The custom wheels of Robert Alfarone's 1955 Chevrolet pickup truck.
The custom wheels of Robert Alfarone's 1955 Chevrolet pickup truck.

"It's an ongoing project," he said, agreeing with a passerby who added "they always are."

"That's it: It's kind of a fun project. It kind of, sort of keeps me out of trouble — until you get in and start the motor."

Oh, the motor.

It's a rumbling 350 cubic inch (that's 5.7 liters, kids) V-8 that's been modified to displace 383 cubic inches — a far cry from its factory-original six cylinders. He's designed the truck's look, the custom interior, the custom wood bed. "It's a labor of love. Every time I walk into the garage, I find something new to do on it. It keeps me busy, it keeps me out of the bars."

Alfarone said he's at a car gathering most every weekend with his dog, but he likes the atmosphere of a Cars and Coffee meet up the best.

"I love the get-togethers," he said. "And this is even nicer because there's no pressure, you don't have to win a trophy, you just come and show up. The truck and him are the star. I'm just the chauffeur."

The night previous to a visit to a car show, Alfarone said, he made $450 with his ice cream business, selling scoops out of the back. Ice cream, he'll sell. The truck, well…

"I could never sell it," he said. "And again only because my wife and I had 19 years into it before she passed away. So no, it's going to my daughter when I'm done."

Rich Barbieri and his 1968 Jaguar E-Type.
Rich Barbieri and his 1968 Jaguar E-Type.

He's an E-type type

On the opposite end of a recent car gathering was a more civilized corner, far from the bluster of American iron and muscle. Rich Barbieri's car-show neighbors were, shall we say, a little more refined and continental. He loves his new 1968 Jaguar E-type, broadly considered one of the sexiest machines ever built.

A custom-built hot rod based on a 1932 Ford.
A custom-built hot rod based on a 1932 Ford.

No wonder Austin Powers, International Man of Mystery drives one. 

Barbieri has owned the Jaguar a little more than a year, but other classics such as a BMW M3, Porsches, a Ferrari are in his garage as well. "I own seven cars, which is kid of silly."

This one, though, is something special. It's that sexiness, even without air conditioning. 

"I've always liked the styling," he said. "Enzo Ferrari said it it was the nicest car he'd ever seen, which is saying a lot coming from Enzo."

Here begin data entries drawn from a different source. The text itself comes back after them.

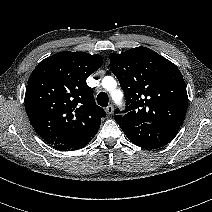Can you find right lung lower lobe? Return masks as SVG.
<instances>
[{
  "label": "right lung lower lobe",
  "mask_w": 212,
  "mask_h": 212,
  "mask_svg": "<svg viewBox=\"0 0 212 212\" xmlns=\"http://www.w3.org/2000/svg\"><path fill=\"white\" fill-rule=\"evenodd\" d=\"M88 143L89 142H71L52 146L59 151H73L85 147Z\"/></svg>",
  "instance_id": "98d812e1"
}]
</instances>
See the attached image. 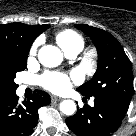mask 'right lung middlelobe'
<instances>
[{
    "label": "right lung middle lobe",
    "mask_w": 136,
    "mask_h": 136,
    "mask_svg": "<svg viewBox=\"0 0 136 136\" xmlns=\"http://www.w3.org/2000/svg\"><path fill=\"white\" fill-rule=\"evenodd\" d=\"M28 53L15 47L0 46V96L15 93L18 85L14 78L18 71L26 68Z\"/></svg>",
    "instance_id": "dd1d6c3e"
}]
</instances>
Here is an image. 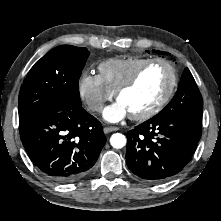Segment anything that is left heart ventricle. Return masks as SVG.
Instances as JSON below:
<instances>
[{
  "mask_svg": "<svg viewBox=\"0 0 221 221\" xmlns=\"http://www.w3.org/2000/svg\"><path fill=\"white\" fill-rule=\"evenodd\" d=\"M170 71L162 64L155 63L144 70L138 81L121 94V102L129 114H137L152 107L169 86Z\"/></svg>",
  "mask_w": 221,
  "mask_h": 221,
  "instance_id": "1",
  "label": "left heart ventricle"
}]
</instances>
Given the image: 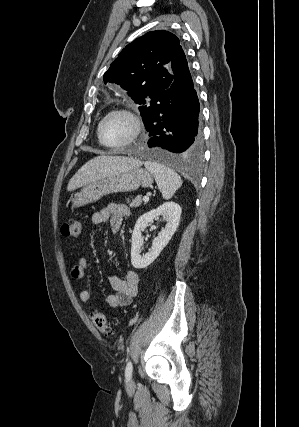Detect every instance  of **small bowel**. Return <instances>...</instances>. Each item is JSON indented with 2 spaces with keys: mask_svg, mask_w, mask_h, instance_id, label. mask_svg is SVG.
Masks as SVG:
<instances>
[{
  "mask_svg": "<svg viewBox=\"0 0 299 427\" xmlns=\"http://www.w3.org/2000/svg\"><path fill=\"white\" fill-rule=\"evenodd\" d=\"M129 215L130 211L126 205L110 203L105 208L93 214L92 223L102 225L109 221L112 232H117L121 227L123 219ZM87 267V259L84 257L79 258L71 268V276L75 280L83 279ZM108 280L110 285L116 290L115 294L109 295L104 299L109 307L127 306L136 298L140 282L139 274L136 271H128L123 279L116 275H110ZM80 299L85 305L92 304V295L88 290L80 292Z\"/></svg>",
  "mask_w": 299,
  "mask_h": 427,
  "instance_id": "obj_1",
  "label": "small bowel"
}]
</instances>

A recent gathering was the first time he had brought the butter-yellow convertible out to a car show. He said he looks at a lot of cars and always had a soft spot for the Jaguar — he's in cool company: Steve McQueen, Tony Curtis, Brigette Bardot also owned one.

So does the Museum of Modern Art in New York.

"There's something nostalgic about older cars, so that's a lot of fun," Barbieri said.